Texas Law Prof. David Rabban is wrapping up an extraordinary year in which he was honored with two of the most prestigious fellowships for academics and leading thinkers in the country.

Rabban, the Jamail Regents Chair at the School of Law, is the recipient of both a Guggenheim Fellowship, and of a fellowship from the Program in Law and Public Affairs at Princeton University.  The twin honors are the latest in a career of distinctions for one of the most eminent scholars at the University of Texas at Austin.

The fellowships recognize Rabban’s preeminence as a legal historian and theorist of the First Amendment.  His current research focuses on problems of academic freedom:  the protection of the professional speech of faculty members, which can have important social consequences.  As Rabban explains, “The justification of academic freedom is that there’s a benefit to society from protecting professors’ pursuit of knowledge through their specialized expertise – even if what they find is controversial, and may have adverse economic consequences for a university.”

Academic freedom is the subject of two book projects that the fellowships have enabled Rabban to pursue.  One is a technical treatment of academic freedom as it has been recognized and developed in the courts.  “There has been very little analysis of what distinctively First Amendment academic freedom is, as opposed to First Amendment free speech,” Rabban said.  “So a major part of the legal analysis for my book will be to analyze these cases, and to suggest my own view on how to differentiate First Amendment academic freedom from the First Amendment, and from free speech generally.”

The other book is a for a more general audience. It will discuss the basis and importance of academic freedom in American university life.  Rabban intends the book to contribute to the debate on the value of academic speech, a debate that has become increasingly contentious in recent years.  “I truly believe this project will have greater consequences than any other work I’ve done,” said Rabban.

Ward Farnsworth, Dean of the School of Law, praised Rabban’s achievements.  “David Rabban is one of the great First Amendment scholars in the country, and a crown jewel of the faculty at the School of Law,” Farnsworth said.  “These fellowships, both of them highly competitive, have recognized the exceptionally high quality of David’s scholarship, and have give him an opportunity to produce new work that I believe will prove to be his best yet.”

Rabban is uniquely positioned to shed light on questions of academic freedom.  He has served as general counsel for the American Association of University Professors.  He is author of the highly acclaimed book Law’s History:  American Legal Thought and the Transatlantic Turn to History(2013).  That book was designated a “notable title in American intellectual history” by the Society for U.S. Intellectual History.  Rabban also is author of Free Speech in Its Forgotten Years (1997), which received the Morris D. Forkosch Prize from the Journal of the History of Ideas and the Eli M. Oboler Award from the American Library Association Intellectual Freedom Round Table.

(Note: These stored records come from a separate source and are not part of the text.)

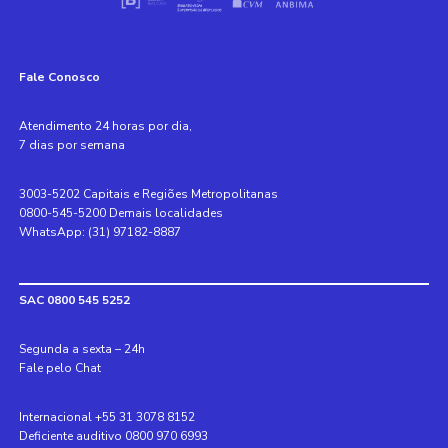
Fale Conosco
Atendimento 24 horas por dia,
7 dias por semana
3003-5202 Capitais e Regiões Metropolitanas
0800-545-5200 Demais localidades
WhatsApp: (31) 97182-8887
SAC 0800 545 5252
Segunda a sexta – 24h
Fale pelo Chat
Internacional +55 31 3078 8152
Deficiente auditivo 0800 970 6993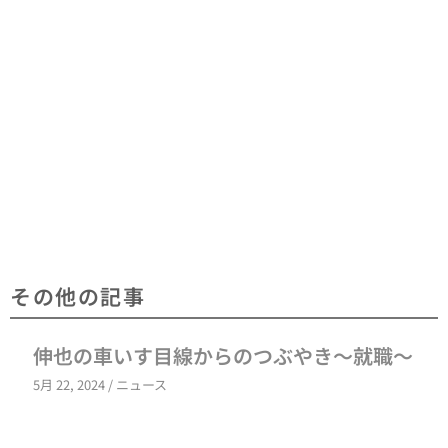
その他の記事
伸也の車いす目線からのつぶやき～就職～
5月 22, 2024
/
ニュース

At the School of Law, Rabban has taught Labor Law and a highly popular course on the First Amendment.  He was the first recipient of the Massey Prize for Teaching Excellence, the Law School’s highest recognition of outstanding work in the classroom. In addition, he is a member of the Academy of Distinguished Teachers, an honor the University of Texas bestows only on those tenured faculty members who have made significant contributions to improving the quality of the student experience.